Legal
Privacy Policy
Last updated 1 July 2026
Subwise organizes your recurring payments and reminds you on WhatsApp before money leaves your account. This policy explains, in plain language, exactly what we access, what we store, who processes it, and the control you have over your data. It is aligned with India's Digital Personal Data Protection (DPDP) Act, 2023.
1. Who we are
Subwise (“we”, “us”) operates the website at subwise.co.in. For the purposes of the DPDP Act 2023 we are the Data Fiduciary for the personal data described below. You can reach us at hello@subwise.co.in.
2. Gmail access (read-only)
If you sign in with Google, we request the gmail.readonly scope. We search only for emails that match payment-related keywords (e.g. receipts, invoices, renewals, auto-pay/UPI mandates, trials) from roughly the last 6 months. For those matching emails we read the subject, sender, date, and message text to detect the service or merchant, amount, billing cycle, payment method (including bank auto-pay mandates), and renewal or trial dates.
We never read your whole inbox, never read non-matching emails, and never open attachments. We request read-only access — Subwise cannot send, delete, or modify any email.

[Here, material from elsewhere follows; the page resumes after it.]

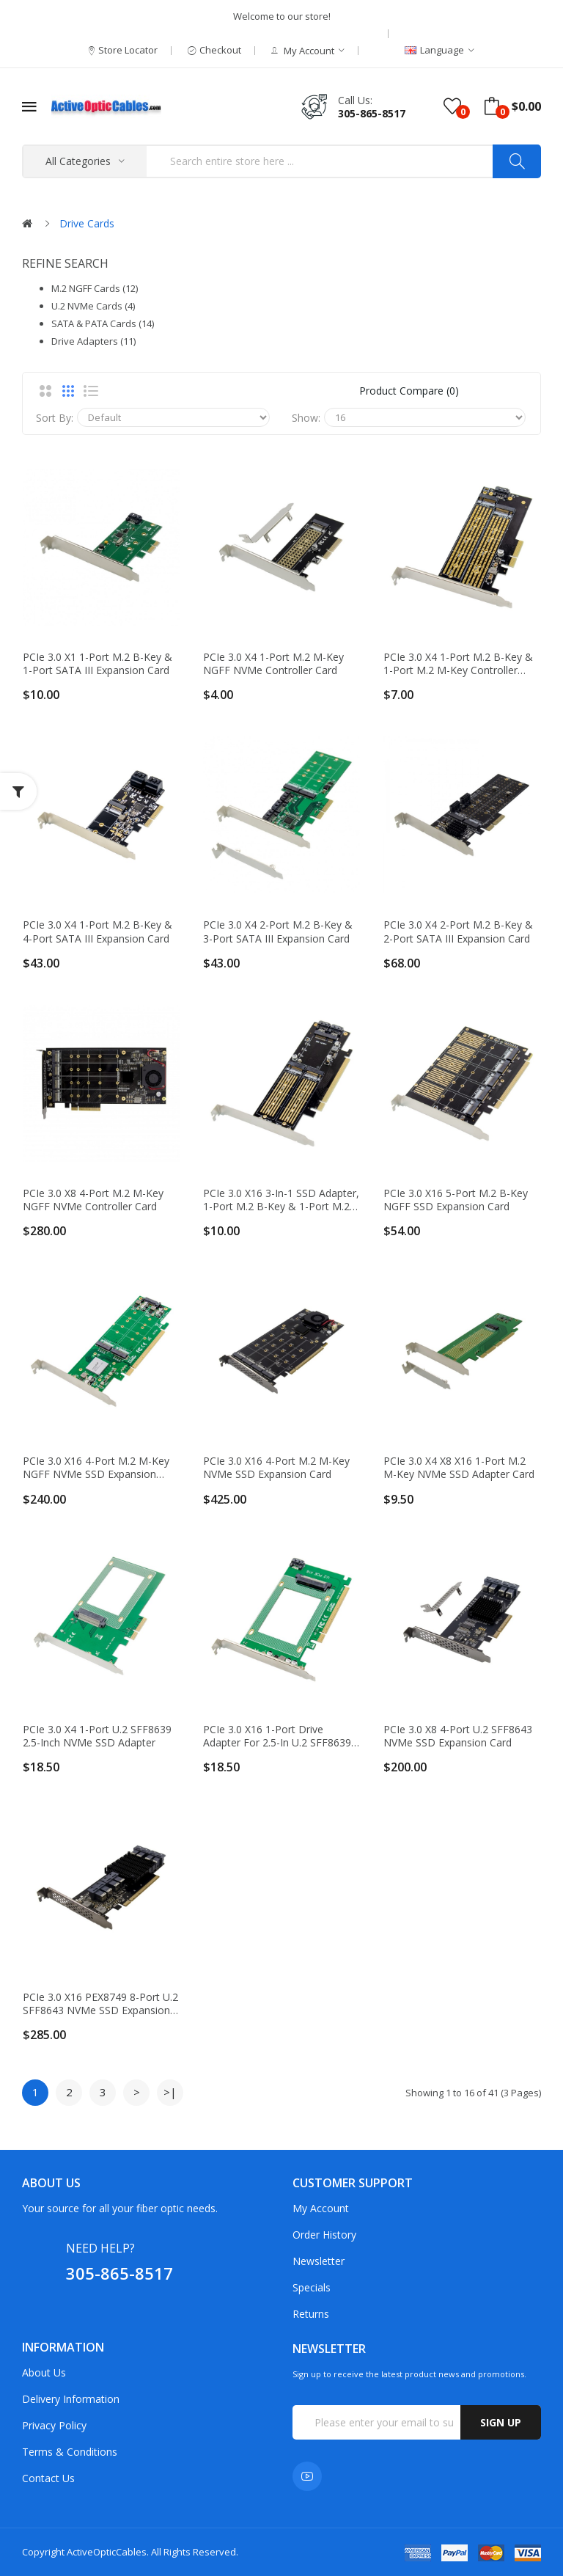 This screenshot has height=2576, width=563. I want to click on SATA & PATA Cards (14), so click(102, 323).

Subwise's use and transfer of information received from Google APIs to any other app will adhere to the Google API Services User Data Policy, including the Limited Use requirements. We do not use Gmail data for advertising, do not sell it, and do not let humans read it except as needed for security, to comply with law, or with your explicit consent.
3. Email / password accounts
If you sign up with an email and password instead of Google, we never request Gmail access at all, and you add your commitments manually. Passwords are stored only as a salted hash (bcrypt) — never in plain text, and we cannot recover them.
4. What we store
We store the minimum needed to run the service:
- Your name and email address.
- The recurring commitments and one-time payments we detect or you add manually.
- Your optional WhatsApp number and reminder preferences.
- For Google accounts, the OAuth tokens needed to run your weekly automatic scan. The ~1-year refresh token is proportionate to, and used solely for, that weekly auto-scan — so you don't have to log in every week.
5. How we use AI to read payment emails
To turn a payment email into a structured commitment, the relevant email text is processed by a large-language-model provider (Groq, running Meta's Llama models), with Google's Gemini as an automatic fallback if the primary provider is unavailable. This is used purely to extract fields like merchant, amount and date, and only the extracted fields are stored — the raw email text is not retained. We do not use your data to train any AI model, and we do not send your data to consumer/free AI tiers.
6. Sub-processors
We rely on a small set of trusted providers to operate Subwise:
- Google — sign-in and read-only Gmail access.
- Supabase — encrypted database hosting.
- Vercel — application hosting.
- Groq — AI parsing of payment-email text (see above).
- Google (Gemini) — fallback AI parsing if the primary provider is unavailable.
- Meta (WhatsApp) — delivering your reminders.
- Resend — email reminders when WhatsApp isn't connected.
- PostHog — privacy-conscious product analytics to understand how features are used (no selling of data).
7. WhatsApp messages
If you opt in, we send renewal reminders and occasional summaries to your WhatsApp number. You confirm by replying YES, and you can reply STOP at any time to unsubscribe immediately (TRAI compliant), or PAUSE to snooze the weekly scan. We only message you about your own payments — never marketing for third parties.
8. What we never do
We never sell or rent your data, never read non-payment emails, never share your information with advertisers, and never use it to build profiles for anyone else.
9. Data retention & deletion
You can delete your account and all associated data at any time from Settings. Deletion is processed within 48 hours. Disconnecting Gmail revokes our access and removes the stored tokens. You can also revoke Subwise's access directly from your Google Account's security settings.
10. Your rights (DPDP Act 2023)
You have the right to access, correct, and erase your personal data, to withdraw consent, and to nominate another person to exercise your rights. To make a request or raise a grievance, email hello@subwise.co.in and we will respond within the timelines required by law.
11. Security
Data is transmitted over HTTPS and stored in access-controlled, encrypted databases. Access tokens and secrets are kept server-side and never exposed to your browser. No system is perfectly secure, but we work to protect your data using industry-standard measures.
12. Children
Subwise is intended for users aged 18 and above and is not directed at children.
13. Changes to this policy
We may update this policy as the product evolves. We'll revise the “Last updated” date above, and material changes will be communicated in-app or by email.